ガラスケースの中の物語
アンゼルム・キーファーは1945年にドイツで生まれ、ユダヤ人のシャガールとは別の立場から、ドイツ人という自らのアイデンティティに向き合い続けてきたアーティストだ。そして、同じ1945年にドイツで生まれ、自らは「自分の国から逃げた」と語るヴィム・ヴェンダース監督が、2年の歳月をかけて「アンゼルム」を撮った。
映画を見る1週間前、表参道のFergus McCaffrey Tokyoで開催されていたキーファーの個展「Opus Magnum」に足を運んだ。日本で彼の作品を見るのは容易ではない。軽井沢のセゾン現代美術館(休館中)や豊田美術館に作品は収蔵されているが、日本で大規模回顧展が開かれたのは1993年で、京都国立近代美術館、セゾン美術館、広島市現代美術館を巡回したという。

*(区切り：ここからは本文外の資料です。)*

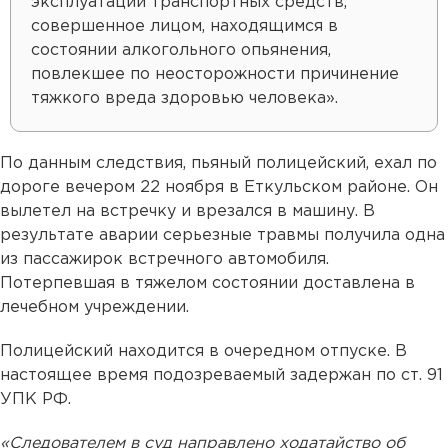
эксплуатации транспортных средств,
совершенное лицом, находящимся в
состоянии алкогольного опьянения,
повлекшее по неосторожности причинение
тяжкого вреда здоровью человека».
По данным следствия, пьяный полицейский, ехал по
дороге вечером 22 ноября в Еткульском районе. Он
вылетел на встречку и врезался в машину. В
результате аварии серьезные травмы получила одна
из пассажирок встречного автомобиля.
Потерпевшая в тяжелом состоянии доставлена в
лечебном учреждении.
Полицейский находится в очередном отпуске. В
настоящее время подозреваемый задержан по ст. 91
УПК РФ.
«Следователем в суд направлено ходатайство об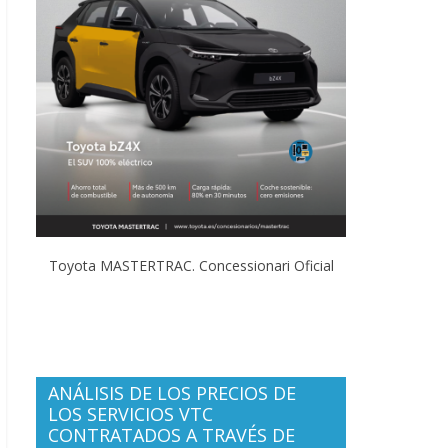
Toyota MASTERTRAC. Concessionari Oficial
ANÁLISIS DE LOS PRECIOS DE
LOS SERVICIOS VTC
CONTRATADOS A TRAVÉS DE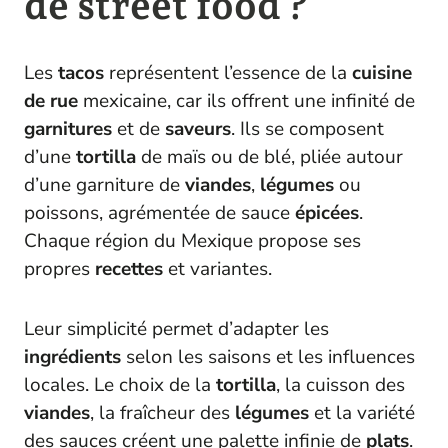
de street food ?
Les
tacos
représentent l’essence de la
cuisine
de rue
mexicaine, car ils offrent une infinité de
garnitures
et de
saveurs
. Ils se composent
d’une
tortilla
de maïs ou de blé, pliée autour
d’une garniture de
viandes
,
légumes
ou
poissons, agrémentée de sauce
épicées
.
Chaque région du Mexique propose ses
propres
recettes
et variantes.
Leur simplicité permet d’adapter les
ingrédients
selon les saisons et les influences
locales. Le choix de la
tortilla
, la cuisson des
viandes
, la fraîcheur des
légumes
et la variété
des sauces créent une palette infinie de
plats
.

その当時、私は9歳だ。
ギャラリーの中にはいくつものガラスケースが並び、それぞれの中に物語が詰まっていた。
「画家のパレット」と名付けられたケースには、パレットと水彩画があり、パレットの上はひどく荒れているが、その上にある色彩は海の上にのぼる太陽を描いた水彩画の色とリンクしている。ひとつのパレットから世界を生み出していくアーティストの創造の原点を表しているのだろう。

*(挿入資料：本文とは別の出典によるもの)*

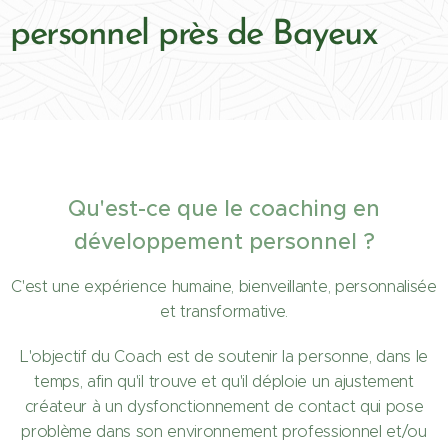
personnel près de Bayeux
Qu'est-ce que le coaching en
développement personnel ?
C'est une expérience humaine, bienveillante, personnalisée
et transformative.
L'objectif du Coach est de soutenir la personne, dans le
temps, afin qu'il trouve et qu'il déploie un ajustement
créateur à un dysfonctionnement de contact qui pose
problème dans son environnement professionnel et/ou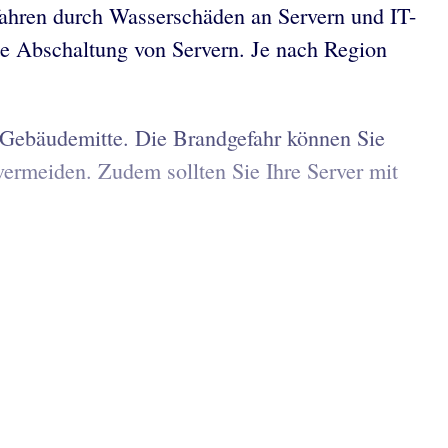
fahren durch Wasserschäden an Servern und IT-
lte Abschaltung von Servern. Je nach Region
er Gebäudemitte. Die Brandgefahr können Sie
vermeiden. Zudem sollten Sie Ihre Server mit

「バミューダ・トライアングル」と名付けられたケースには、5機の戦闘機らしき飛行機が吊るされ、1945年にこの海域で5機の訓練中の飛行機が行方不明になった事件をモチーフにしているようだ。海底には鉛の栓があり、5体の飛行機が今もどこか別の世界で彷徨っているように感じられた。
「罌粟と記憶ーパウル・ツェランのために」と名付けられたケースには、鉛の本を突き刺しながら無数のけしのつぼみが生えている。狭い空間の中いっぱいに広がるけしのつぼみは、本からも養分を吸い取っているように見える。
ケースの細部を見れば見るほど想像が広がる。そして、鉛・煉瓦・斧などの重厚感のある素材と、薄いキャミソールドレス・砂・水彩画が描かれた一枚の紙などの繊細な素材が同居し、絶妙なバランスで詩的で美しい世界を作り出していた。